Stored data entries:
* * * * *

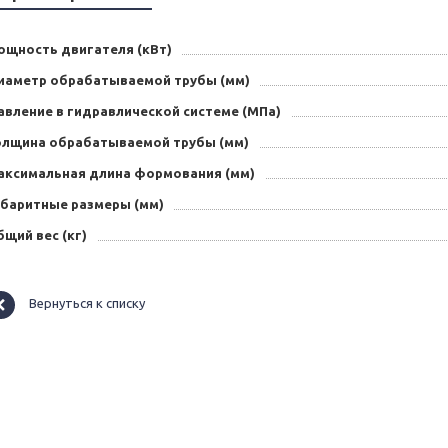
ощность двигателя (кВт)
иаметр обрабатываемой трубы (мм)
авление в гидравлической системе (МПа)
олщина обрабатываемой трубы (мм)
аксимальная длина формования (мм)
абаритные размеры (мм)
щий вес (кг)
Вернуться к списку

* * * * *

Brief: Output the entries above exactly as given, but strip out the pictures.

Answer section:
ощность двигателя (кВт)
иаметр обрабатываемой трубы (мм)
авление в гидравлической системе (МПа)
олщина обрабатываемой трубы (мм)
аксимальная длина формования (мм)
абаритные размеры (мм)
щий вес (кг)
Вернуться к списку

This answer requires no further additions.